All told, Stockton East says Cal Water has overpaid by $7.4 million and the city has underpaid by $8.1 million over the past three years. San Joaquin County, which buys a relatively tiny share of Stockton East water for unincorporated areas like Lincoln Village, has reportedly underpaid by more than $600,000. Stockton East also says it is currently owed more than $170,000 collectively.
Stockton water officials could not be reached late last week. Cal Water disputes that the payment method is in violation of the contract.
That contract allows the urban agencies to decide who gets how much water from Stockton East, Ferraro said. The district can appease its auditors by simply billing in that manner.

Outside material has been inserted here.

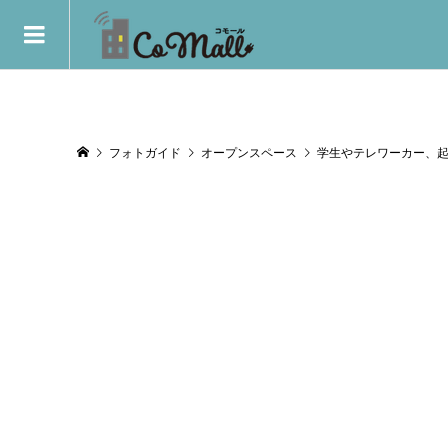
フォトガイド
オープンスペース
学生やテレワーカー、起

“What they keep crying to us about is that auditors are looking at this and questioning whether or not they’re actually going to get the money or not,” Ferraro said. “If they just invoice us based on our reallocation agreement, that wouldn’t be a problem… There’s nothing in there that prevents them from doing it.”
The parties have discussed renegotiating the contract itself. But that complicates matters because there are other aspects of the contract with which each side is unhappy. For example, the contract requires Stockton East to obtain approval from the urban agencies before building new water infrastructure. That is a difficult hurdle for the district, which wants to construct facilities to put river water into the ground and stabilize the aquifer. Groundwater levels beneath the urban areas have improved, but remain a serious problem in agricultural areas to the east.
“In some ways I’m sympathetic with Stockton East,” Ferraro said. “They’re the only district we deal with and that I’m aware of in the state that has a contract with the water providers that requires them to get our approval for capital projects that will affect us. Government agencies don’t like anybody telling them what to do.”
‘Tell us what’s going on’
Something must be done, Zolezzi said. The problem goes beyond who cuts the check. Payments have been late and inconsistent, she said.
“Our auditors are telling us every year, ‘You can’t continue to do this. You can’t balance the books,’” she said. “Somebody’s got to tell us what’s going on.”
Stockton East and the city, in particular, have feuded in the past. In the early 2000s the city argued that money from urban water users was cushioning Linden-area farmers who also rely on deliveries from Stockton East. In 2002, former Mayor Gary Podesto made a bid for the city to take over Stockton East’s treatment plant, allowing the city to seize “control of its own destiny.” It never happened.